Every line below that mentions the word "phpBB" should be copied out.

THE DATA.
+--

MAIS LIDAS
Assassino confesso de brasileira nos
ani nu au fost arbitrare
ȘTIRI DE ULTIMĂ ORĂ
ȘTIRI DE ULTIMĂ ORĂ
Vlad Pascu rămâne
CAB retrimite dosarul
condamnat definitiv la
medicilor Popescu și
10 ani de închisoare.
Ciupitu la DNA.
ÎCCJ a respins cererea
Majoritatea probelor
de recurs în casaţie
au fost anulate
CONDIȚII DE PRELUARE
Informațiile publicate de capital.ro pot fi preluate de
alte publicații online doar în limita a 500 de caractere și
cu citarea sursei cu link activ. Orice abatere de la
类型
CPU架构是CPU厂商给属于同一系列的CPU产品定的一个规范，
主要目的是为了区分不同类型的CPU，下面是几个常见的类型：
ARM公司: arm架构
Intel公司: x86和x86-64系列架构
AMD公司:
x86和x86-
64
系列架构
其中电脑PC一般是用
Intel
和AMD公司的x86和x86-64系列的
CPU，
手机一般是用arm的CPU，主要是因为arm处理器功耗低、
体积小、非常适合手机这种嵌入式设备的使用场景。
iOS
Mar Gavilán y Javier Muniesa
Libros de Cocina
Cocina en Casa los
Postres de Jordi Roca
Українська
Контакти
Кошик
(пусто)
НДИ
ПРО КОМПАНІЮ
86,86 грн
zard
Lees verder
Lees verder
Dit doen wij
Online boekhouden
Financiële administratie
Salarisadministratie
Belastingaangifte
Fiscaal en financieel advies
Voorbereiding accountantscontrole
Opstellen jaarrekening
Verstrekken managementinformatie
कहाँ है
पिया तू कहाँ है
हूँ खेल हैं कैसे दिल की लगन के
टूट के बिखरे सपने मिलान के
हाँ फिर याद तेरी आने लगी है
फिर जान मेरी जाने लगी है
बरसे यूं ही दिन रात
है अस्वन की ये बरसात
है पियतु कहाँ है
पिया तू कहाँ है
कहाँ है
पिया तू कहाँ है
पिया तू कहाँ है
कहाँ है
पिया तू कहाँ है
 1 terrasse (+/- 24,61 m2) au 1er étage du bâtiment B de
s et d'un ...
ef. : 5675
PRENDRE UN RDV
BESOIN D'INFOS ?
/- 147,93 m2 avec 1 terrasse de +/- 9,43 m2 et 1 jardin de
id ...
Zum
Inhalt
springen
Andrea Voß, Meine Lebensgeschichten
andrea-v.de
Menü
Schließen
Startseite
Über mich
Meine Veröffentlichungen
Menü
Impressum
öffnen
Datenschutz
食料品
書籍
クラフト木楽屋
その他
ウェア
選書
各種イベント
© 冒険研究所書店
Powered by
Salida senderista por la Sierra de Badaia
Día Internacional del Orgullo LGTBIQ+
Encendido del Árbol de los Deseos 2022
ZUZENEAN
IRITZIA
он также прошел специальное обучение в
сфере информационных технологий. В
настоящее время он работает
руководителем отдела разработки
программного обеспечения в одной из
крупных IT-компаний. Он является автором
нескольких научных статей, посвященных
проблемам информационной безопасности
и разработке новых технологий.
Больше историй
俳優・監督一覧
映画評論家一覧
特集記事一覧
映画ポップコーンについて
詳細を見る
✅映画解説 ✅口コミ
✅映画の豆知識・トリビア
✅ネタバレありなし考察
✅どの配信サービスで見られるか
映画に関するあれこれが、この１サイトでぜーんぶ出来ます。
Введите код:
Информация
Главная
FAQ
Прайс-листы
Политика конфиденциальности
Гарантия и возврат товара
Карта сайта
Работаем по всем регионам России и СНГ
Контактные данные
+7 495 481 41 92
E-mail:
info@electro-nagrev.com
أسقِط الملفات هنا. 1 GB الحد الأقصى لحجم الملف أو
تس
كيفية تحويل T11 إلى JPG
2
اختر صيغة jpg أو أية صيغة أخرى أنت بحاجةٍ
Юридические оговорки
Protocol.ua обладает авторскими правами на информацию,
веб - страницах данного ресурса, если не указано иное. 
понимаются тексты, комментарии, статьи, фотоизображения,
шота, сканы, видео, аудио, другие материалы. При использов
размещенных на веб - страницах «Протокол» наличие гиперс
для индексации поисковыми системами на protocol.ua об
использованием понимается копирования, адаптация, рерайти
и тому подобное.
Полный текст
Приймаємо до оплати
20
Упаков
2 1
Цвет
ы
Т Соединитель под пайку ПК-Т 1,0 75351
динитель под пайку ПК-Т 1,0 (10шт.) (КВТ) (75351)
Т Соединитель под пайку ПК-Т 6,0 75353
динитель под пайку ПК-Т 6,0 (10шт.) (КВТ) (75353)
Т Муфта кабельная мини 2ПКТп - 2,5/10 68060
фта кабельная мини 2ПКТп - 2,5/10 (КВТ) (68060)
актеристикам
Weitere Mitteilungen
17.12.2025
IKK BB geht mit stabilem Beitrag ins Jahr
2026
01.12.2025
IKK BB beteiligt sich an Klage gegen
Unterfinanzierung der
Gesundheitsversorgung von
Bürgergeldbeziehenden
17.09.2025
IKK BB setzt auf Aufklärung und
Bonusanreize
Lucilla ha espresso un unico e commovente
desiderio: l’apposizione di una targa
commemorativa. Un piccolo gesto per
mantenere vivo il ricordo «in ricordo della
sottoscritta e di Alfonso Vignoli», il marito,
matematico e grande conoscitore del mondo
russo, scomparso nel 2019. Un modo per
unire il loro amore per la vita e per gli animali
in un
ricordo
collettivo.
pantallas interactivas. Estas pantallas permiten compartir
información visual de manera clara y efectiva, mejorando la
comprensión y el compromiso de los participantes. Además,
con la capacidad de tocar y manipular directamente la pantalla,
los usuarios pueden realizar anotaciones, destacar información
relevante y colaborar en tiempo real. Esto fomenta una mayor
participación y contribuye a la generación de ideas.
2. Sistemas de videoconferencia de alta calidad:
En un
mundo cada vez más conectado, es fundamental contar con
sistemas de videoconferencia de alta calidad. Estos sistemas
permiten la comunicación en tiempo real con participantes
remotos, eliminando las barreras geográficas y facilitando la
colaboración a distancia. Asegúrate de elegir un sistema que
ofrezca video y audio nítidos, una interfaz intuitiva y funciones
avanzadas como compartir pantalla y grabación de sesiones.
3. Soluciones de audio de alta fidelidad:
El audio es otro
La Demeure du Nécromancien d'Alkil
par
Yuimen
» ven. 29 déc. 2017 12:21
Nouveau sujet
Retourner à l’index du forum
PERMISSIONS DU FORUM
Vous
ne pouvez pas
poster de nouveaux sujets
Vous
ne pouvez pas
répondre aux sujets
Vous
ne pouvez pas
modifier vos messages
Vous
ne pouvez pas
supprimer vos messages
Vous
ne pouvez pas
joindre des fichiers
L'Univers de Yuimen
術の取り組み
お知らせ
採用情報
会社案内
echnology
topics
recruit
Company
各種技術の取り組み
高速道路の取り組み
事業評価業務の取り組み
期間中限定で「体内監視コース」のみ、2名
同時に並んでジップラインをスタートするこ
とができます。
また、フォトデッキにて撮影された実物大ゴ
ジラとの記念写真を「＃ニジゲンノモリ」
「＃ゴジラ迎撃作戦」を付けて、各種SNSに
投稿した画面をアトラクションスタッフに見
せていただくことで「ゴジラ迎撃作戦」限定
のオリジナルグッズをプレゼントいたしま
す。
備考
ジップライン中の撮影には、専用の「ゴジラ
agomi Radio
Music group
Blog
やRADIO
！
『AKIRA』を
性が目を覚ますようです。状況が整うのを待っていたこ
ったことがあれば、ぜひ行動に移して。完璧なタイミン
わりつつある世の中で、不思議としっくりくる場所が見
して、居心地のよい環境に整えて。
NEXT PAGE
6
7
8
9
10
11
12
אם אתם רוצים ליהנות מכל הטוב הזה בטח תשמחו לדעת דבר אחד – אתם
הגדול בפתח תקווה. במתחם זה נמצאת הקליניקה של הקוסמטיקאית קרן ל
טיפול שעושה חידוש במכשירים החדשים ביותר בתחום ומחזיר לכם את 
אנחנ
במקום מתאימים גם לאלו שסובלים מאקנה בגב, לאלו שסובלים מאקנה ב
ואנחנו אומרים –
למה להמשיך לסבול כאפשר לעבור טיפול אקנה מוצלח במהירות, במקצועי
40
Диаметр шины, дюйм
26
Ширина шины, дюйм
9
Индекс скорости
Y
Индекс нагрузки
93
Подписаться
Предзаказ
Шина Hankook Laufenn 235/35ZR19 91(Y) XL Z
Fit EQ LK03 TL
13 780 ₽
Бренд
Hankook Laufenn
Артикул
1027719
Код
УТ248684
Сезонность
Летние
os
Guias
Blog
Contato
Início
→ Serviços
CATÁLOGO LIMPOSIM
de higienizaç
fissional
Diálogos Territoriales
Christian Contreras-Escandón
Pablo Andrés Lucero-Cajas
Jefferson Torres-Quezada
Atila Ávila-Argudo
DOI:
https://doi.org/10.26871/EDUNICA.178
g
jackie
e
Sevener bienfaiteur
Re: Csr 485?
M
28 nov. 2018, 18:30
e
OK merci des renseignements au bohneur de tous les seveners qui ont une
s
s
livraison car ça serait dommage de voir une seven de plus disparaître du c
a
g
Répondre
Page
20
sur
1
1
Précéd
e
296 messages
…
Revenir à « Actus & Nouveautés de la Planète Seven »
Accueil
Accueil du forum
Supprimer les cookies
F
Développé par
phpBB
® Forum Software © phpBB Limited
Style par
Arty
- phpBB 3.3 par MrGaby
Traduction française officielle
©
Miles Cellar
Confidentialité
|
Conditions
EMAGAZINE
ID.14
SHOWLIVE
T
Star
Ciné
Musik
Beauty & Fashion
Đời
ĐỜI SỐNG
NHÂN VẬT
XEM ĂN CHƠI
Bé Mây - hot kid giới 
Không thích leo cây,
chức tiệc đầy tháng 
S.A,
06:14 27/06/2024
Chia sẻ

+--

RESPONSE BELOW.
phpBB
® Forum Software © phpBB Limited
- phpBB 3.3 par MrGaby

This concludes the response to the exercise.